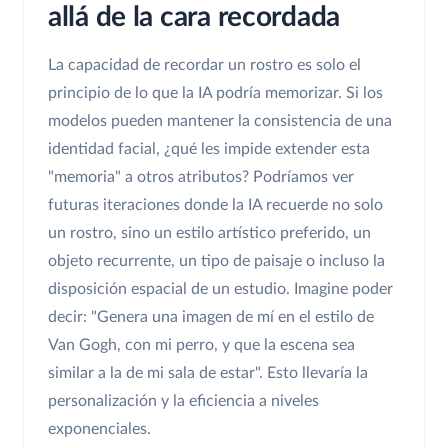
allá de la cara recordada
La capacidad de recordar un rostro es solo el
principio de lo que la IA podría memorizar. Si los
modelos pueden mantener la consistencia de una
identidad facial, ¿qué les impide extender esta
"memoria" a otros atributos? Podríamos ver
futuras iteraciones donde la IA recuerde no solo
un rostro, sino un estilo artístico preferido, un
objeto recurrente, un tipo de paisaje o incluso la
disposición espacial de un estudio. Imagine poder
decir: "Genera una imagen de mí en el estilo de
Van Gogh, con mi perro, y que la escena sea
similar a la de mi sala de estar". Esto llevaría la
personalización y la eficiencia a niveles
exponenciales.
————
Prompt: Output each entry exactly. Skip the pictures.

Response below:
allá de la cara recordada
La capacidad de recordar un rostro es solo el
principio de lo que la IA podría memorizar. Si los
modelos pueden mantener la consistencia de una
identidad facial, ¿qué les impide extender esta
"memoria" a otros atributos? Podríamos ver
futuras iteraciones donde la IA recuerde no solo
un rostro, sino un estilo artístico preferido, un
objeto recurrente, un tipo de paisaje o incluso la
disposición espacial de un estudio. Imagine poder
decir: "Genera una imagen de mí en el estilo de
Van Gogh, con mi perro, y que la escena sea
similar a la de mi sala de estar". Esto llevaría la
personalización y la eficiencia a niveles
exponenciales.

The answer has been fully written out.